Work item
Each line of the data must reappear exactly in your answer, with no images included.

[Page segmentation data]
- - - - - - -

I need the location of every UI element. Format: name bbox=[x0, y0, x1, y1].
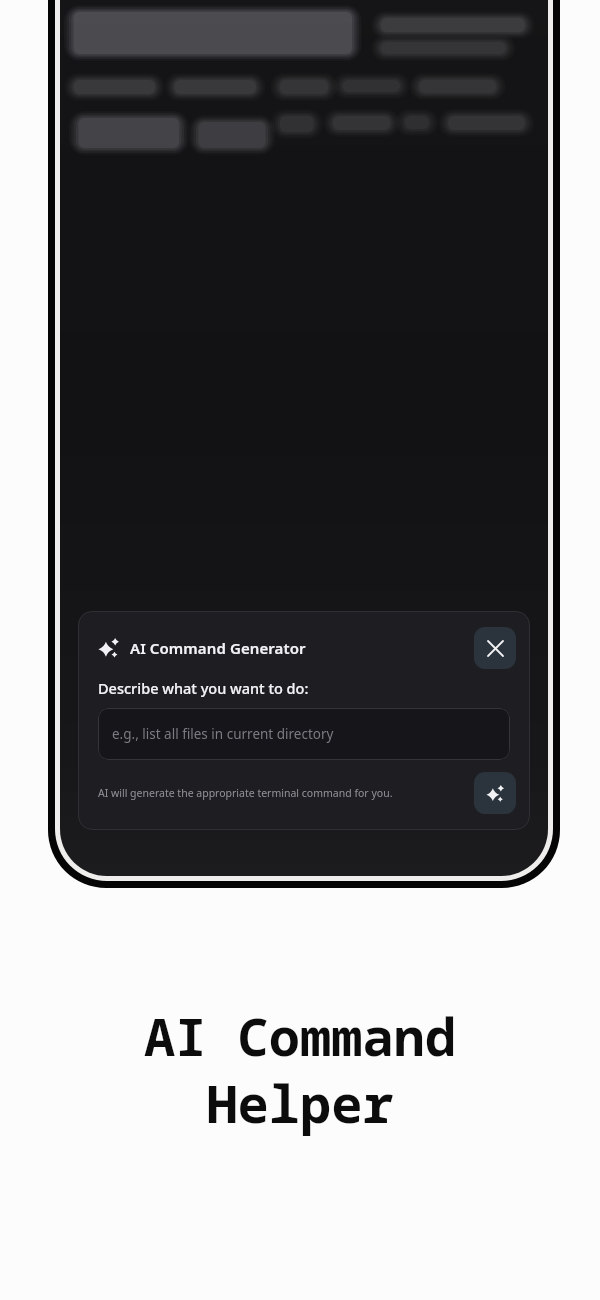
button[interactable]: Close bbox=[474, 627, 516, 669]
staticText: AI Command Generator bbox=[130, 638, 306, 658]
staticText: AI Command Helper bbox=[100, 1000, 500, 1139]
staticText: AI will generate the appropriate termina… bbox=[98, 786, 460, 800]
button[interactable]: e.g., list all files in current director… bbox=[98, 708, 510, 760]
staticText: e.g., list all files in current director… bbox=[112, 725, 334, 743]
button[interactable]: Generate command bbox=[474, 772, 516, 814]
staticText: Describe what you want to do: bbox=[98, 678, 309, 698]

- - - - - - -

Result
I need the location of every UI element. Format: name bbox=[x0, y0, x1, y1].
button[interactable]: Close bbox=[474, 627, 516, 669]
staticText: AI Command Generator bbox=[130, 638, 306, 658]
staticText: AI Command Helper bbox=[100, 1000, 500, 1139]
staticText: AI will generate the appropriate termina… bbox=[98, 786, 460, 800]
button[interactable]: e.g., list all files in current director… bbox=[98, 708, 510, 760]
staticText: e.g., list all files in current director… bbox=[112, 725, 334, 743]
button[interactable]: Generate command bbox=[474, 772, 516, 814]
staticText: Describe what you want to do: bbox=[98, 678, 309, 698]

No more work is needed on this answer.